И все же на каждого человека, который радовался победам японских армий в Маньчжурии, приходились и другие, кто опасался угрозы для тихоокеанских владений России. Более того, многие считали Маньчжурию сферой законного интереса своей страны в Китае, и они рассматривали любое японское присутствие там как недозволенное вмешательство[91]. «Санкт-Петербургские ведомости» неоднократно предупреждали, что территориальные претензии Токио в Симоносеки предвещают недоброе. «Настоящие затруднения на Дальнем Востоке начнутся только по окончании военных действий», — мрачно предсказывал один из журналистов.

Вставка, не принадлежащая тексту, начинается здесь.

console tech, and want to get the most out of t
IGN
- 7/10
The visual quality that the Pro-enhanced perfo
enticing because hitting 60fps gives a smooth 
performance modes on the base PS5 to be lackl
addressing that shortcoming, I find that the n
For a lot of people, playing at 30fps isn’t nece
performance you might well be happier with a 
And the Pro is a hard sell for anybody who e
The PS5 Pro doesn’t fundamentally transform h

Даже князь Владимир Петрович Мещерский в своем «Гражданине» теперь поносил Японию, как страну «пиратов и бандитов», и начинал склоняться на сторону Китая. В середине февраля он уже открыто призывал к союзу с Пекином: «С Китаем же нам выгодно связывать наше положение в Азии, и именно с Китаем, в его цельном и громадном составе. Китай сам по себе и Россия сама по себе — это, вместе взятое, — громадная сила против нашего рокового противника — Англии!» В Министерстве иностранных дел граф Кассини, как и предполагалось, поддержал прокитайский курс. Однако самым стойким защитником союза с Пекином был министр финансов Сергей Витте, для которого дружеские отношения с цинским правительством являлись необходимым условием его честолюбивых экономических планов. Витте активно занимался Транссибирской железной дорогой с момента возникновения ее проекта, и это будоражило его воображение картинами процветания Дальнего Востока.

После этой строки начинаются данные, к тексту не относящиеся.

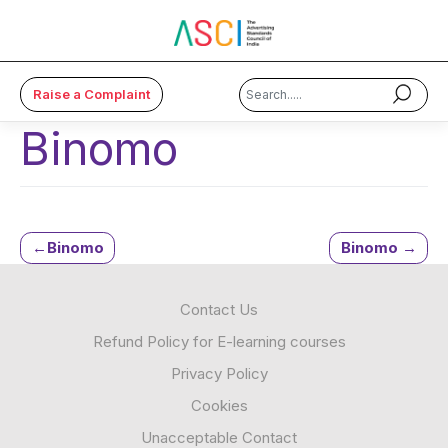
Raise a Complaint
Binomo
×
About Us
Code & Cases
Post
Binomo
Binomo
Advice & Resources
navigation
Contact Us
ASCI Academy
Refund Policy for E-learning courses
Membership
Privacy Policy
Cookies
Media
Unacceptable Contact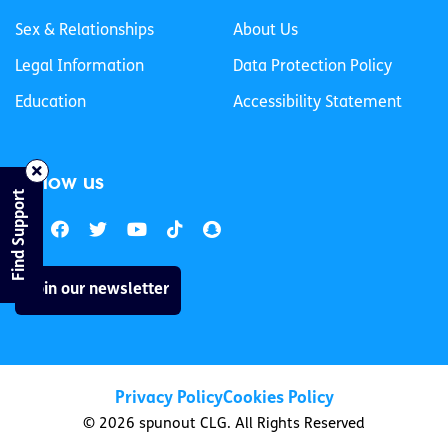
Sex & Relationships
About Us
Legal Information
Data Protection Policy
Education
Accessibility Statement
Follow us
Find Support
Join our newsletter
Privacy Policy
Cookies Policy
© 2026 spunout CLG. All Rights Reserved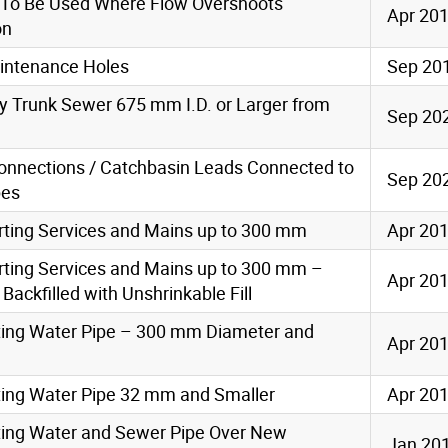
 To Be Used Where Flow Overshoots
Apr 20
on
aintenance Holes
Sep 20
ty Trunk Sewer 675 mm I.D. or Larger from
Sep 20
Connections / Catchbasin Leads Connected to
Sep 20
pes
orting Services and Mains up to 300 mm
Apr 20
orting Services and Mains up to 300 mm –
Apr 20
ackfilled with Unshrinkable Fill
orting Water Pipe – 300 mm Diameter and
Apr 20
rting Water Pipe 32 mm and Smaller
Apr 20
rting Water and Sewer Pipe Over New
Jan 20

Витте также предвидел, что Транссибирская дорога позволит России играть более активную роль в жизни «Азиатского Востока». Изначально его концепция этой роли была несколько туманна, хотя его видение Востока подразумевало особые отношения с Пекином. По мере того как Россия будет двигаться на восток вместе с новой железной дорогой, рассуждал Витте, Китай будет превращаться как в объект расширения торговли, так и в экономического партнера против Англии.